UNF Poll: Duval County voters don’t want to fund stadium upgrades, but want Jags to stay

A new poll from the University of North Florida shows a majority of registered Duval County voters are opposed to spending public funds on stadium and sports district development, but many are willing to compromise to keep the Jaguars in town.

The Public Opinion Research Lab survey asked several questions about the public-private partnership between the city of Jacksonville and the Jaguars to make renovations to the city-owned EverBank Stadium and develop the surrounding sports district at a total estimated cost of $2 billion.

Survey respondents were given a choice of outcomes, ranging from no public investment to spending $1 billion of public funds.

READ: Full results of UNF Poll

The researchers said that the results were not surprising: 51% chose the Jaguars purchasing the land and paying for stadium renovations and sports district development with no public investment.

Only 6% supported the $1 billion public investment currently being proposed by the Jaguars. And the remaining 33% were split between $250 million and $500 million of public funds being spent on the upgrades. The other 9% said they didn’t know or refused to answer.

But when the question was framed as an ultimatum: spend the $1 billion or the Jaguars leave town — the results changed significantly.

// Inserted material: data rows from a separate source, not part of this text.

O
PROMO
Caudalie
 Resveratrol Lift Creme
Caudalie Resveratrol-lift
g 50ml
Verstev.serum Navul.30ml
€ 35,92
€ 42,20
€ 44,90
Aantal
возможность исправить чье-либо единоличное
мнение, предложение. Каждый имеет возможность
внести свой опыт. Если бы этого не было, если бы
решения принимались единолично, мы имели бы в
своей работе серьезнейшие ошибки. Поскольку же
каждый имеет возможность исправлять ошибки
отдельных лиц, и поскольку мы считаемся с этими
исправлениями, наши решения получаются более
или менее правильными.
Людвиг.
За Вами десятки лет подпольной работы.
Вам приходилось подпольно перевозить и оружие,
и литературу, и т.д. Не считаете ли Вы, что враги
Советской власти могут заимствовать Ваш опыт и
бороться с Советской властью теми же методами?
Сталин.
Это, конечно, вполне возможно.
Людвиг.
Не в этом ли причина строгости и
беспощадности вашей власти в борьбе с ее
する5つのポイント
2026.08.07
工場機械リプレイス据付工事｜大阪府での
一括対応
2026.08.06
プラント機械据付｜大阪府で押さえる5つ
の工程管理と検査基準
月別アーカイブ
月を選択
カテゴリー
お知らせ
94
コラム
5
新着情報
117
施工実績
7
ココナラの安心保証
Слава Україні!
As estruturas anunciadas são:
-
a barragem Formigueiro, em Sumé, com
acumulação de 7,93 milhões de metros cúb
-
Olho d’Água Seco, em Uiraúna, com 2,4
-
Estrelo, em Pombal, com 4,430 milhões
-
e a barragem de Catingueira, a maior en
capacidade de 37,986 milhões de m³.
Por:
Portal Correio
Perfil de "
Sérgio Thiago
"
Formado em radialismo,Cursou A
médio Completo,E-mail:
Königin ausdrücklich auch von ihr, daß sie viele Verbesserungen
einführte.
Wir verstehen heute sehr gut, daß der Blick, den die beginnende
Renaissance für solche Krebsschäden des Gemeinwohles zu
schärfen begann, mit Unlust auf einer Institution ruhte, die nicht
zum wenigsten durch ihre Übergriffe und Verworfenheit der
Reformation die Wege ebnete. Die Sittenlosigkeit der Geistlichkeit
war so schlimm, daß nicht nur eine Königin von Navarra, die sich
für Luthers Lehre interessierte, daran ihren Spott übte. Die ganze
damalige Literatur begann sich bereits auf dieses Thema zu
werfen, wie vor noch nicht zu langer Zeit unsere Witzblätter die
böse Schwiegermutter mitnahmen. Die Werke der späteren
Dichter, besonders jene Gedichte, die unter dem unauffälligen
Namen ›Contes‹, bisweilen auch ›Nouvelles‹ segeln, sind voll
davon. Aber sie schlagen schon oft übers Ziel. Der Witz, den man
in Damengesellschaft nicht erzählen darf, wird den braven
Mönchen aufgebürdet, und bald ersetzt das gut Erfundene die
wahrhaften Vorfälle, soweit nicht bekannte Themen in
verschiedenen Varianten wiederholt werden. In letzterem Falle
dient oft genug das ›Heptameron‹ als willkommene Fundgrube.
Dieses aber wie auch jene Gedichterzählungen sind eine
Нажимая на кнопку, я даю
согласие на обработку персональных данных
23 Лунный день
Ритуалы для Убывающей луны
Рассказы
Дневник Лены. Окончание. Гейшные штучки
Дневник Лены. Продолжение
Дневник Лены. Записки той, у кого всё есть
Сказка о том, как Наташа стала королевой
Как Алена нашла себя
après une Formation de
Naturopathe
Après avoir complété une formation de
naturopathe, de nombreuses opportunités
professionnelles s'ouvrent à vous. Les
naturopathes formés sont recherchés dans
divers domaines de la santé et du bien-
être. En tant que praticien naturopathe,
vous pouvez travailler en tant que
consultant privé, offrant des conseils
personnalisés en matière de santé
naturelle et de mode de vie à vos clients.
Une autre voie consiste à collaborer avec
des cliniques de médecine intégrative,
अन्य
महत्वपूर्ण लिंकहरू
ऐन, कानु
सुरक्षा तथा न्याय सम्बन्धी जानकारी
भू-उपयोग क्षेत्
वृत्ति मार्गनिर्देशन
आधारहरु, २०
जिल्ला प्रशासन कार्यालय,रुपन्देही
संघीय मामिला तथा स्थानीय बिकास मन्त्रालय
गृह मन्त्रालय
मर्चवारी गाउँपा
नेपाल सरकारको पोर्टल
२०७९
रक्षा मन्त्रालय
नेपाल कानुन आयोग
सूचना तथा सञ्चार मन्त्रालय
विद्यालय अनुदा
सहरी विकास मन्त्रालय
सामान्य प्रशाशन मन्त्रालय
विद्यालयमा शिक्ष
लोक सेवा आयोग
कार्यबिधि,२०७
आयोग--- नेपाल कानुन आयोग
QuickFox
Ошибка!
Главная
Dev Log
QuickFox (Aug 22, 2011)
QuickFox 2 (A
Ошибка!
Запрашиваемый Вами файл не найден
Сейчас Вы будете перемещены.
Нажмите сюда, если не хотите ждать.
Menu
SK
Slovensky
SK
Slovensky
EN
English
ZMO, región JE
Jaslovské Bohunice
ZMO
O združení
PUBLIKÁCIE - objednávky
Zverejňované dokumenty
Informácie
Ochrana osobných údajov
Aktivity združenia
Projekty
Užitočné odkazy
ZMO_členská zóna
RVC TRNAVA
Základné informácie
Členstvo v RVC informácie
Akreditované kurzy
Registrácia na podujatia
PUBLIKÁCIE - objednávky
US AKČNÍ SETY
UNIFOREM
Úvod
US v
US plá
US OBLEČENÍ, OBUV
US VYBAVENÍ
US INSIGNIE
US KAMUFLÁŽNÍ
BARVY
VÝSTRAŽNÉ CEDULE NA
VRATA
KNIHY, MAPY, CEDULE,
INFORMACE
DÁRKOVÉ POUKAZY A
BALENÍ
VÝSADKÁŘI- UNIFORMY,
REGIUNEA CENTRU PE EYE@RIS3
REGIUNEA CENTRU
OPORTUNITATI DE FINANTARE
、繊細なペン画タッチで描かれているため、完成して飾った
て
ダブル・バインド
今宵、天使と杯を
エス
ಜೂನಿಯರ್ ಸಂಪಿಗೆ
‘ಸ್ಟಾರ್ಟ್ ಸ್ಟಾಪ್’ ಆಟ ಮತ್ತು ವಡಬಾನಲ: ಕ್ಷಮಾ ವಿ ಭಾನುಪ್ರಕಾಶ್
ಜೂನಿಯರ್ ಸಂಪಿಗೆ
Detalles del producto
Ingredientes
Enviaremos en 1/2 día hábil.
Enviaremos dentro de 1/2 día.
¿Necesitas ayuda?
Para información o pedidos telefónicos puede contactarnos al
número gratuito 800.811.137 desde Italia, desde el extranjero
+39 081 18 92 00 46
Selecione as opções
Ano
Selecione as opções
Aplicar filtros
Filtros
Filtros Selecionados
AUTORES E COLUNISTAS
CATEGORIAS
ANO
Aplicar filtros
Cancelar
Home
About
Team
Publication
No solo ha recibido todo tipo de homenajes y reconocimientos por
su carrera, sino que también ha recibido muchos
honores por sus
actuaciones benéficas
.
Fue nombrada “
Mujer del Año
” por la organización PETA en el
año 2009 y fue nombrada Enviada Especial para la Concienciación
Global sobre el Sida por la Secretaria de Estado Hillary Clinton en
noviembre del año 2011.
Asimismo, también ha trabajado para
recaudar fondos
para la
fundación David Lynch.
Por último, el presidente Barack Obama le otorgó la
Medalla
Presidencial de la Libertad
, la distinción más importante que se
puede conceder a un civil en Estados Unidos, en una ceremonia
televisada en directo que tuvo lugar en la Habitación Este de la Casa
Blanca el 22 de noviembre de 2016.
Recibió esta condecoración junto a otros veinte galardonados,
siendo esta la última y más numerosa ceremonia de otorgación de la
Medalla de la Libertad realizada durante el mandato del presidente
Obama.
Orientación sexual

When asked whether they would support the city spending $1 billion if it meant the difference between the Jaguars staying in Jacksonville or moving to another city, 46% said yes and 47% said no. Even among those who oppose spending any public funds on the project, 33% were willing to split the cost when faced with the possibility of losing the team to another city.

Of those who initially said they’d support only $250 million in public funds, 57% conceded to the higher cost when given this choice, and 72% of those who initially said $500 million changed their answer in support of a $1 billion investment.

PORL faculty director Dr. Michael Binder said it’s not surprising voters don’t want to foot the bill for stadium renovations.

“But what’s really interesting is their change of heart when given the ultimatum of a $1 billion public investment or the Jaguars walking away,” Binder said. “This is just one of several reasons that local taxpayers are going to end up shelling out an enormous sum of money for this endeavor.”

When asked what was most important to them in a potential deal between the city and the Jaguars, 45% said community and economic investment in underserved neighborhoods, creating more entertainment downtown garnered 19%, 17% said negotiating the smallest possible public investment, 5% said minimizing construction time to ensure more games played at home, and just 4% said fixing the temperature problems in the stadium was most important.

In another question, 41% of respondents said that previous public-private partnerships with the Jaguars and owner Shad Khan, like the practice fields, Daily’s Place and previous stadium upgrades, met their expectations for economic growth and development downtown, 27% said they failed to meet their expectations and just 9% said they exceeded their expectations.

“When it comes to the stadium and sports district deal, folks are mainly concerned with the economic benefit to the downtown area and surrounding neighborhoods,” Binder said. “Voters seem relatively satisfied with the way other public investments like Daily’s Place and the new scoreboards have gone in the past.”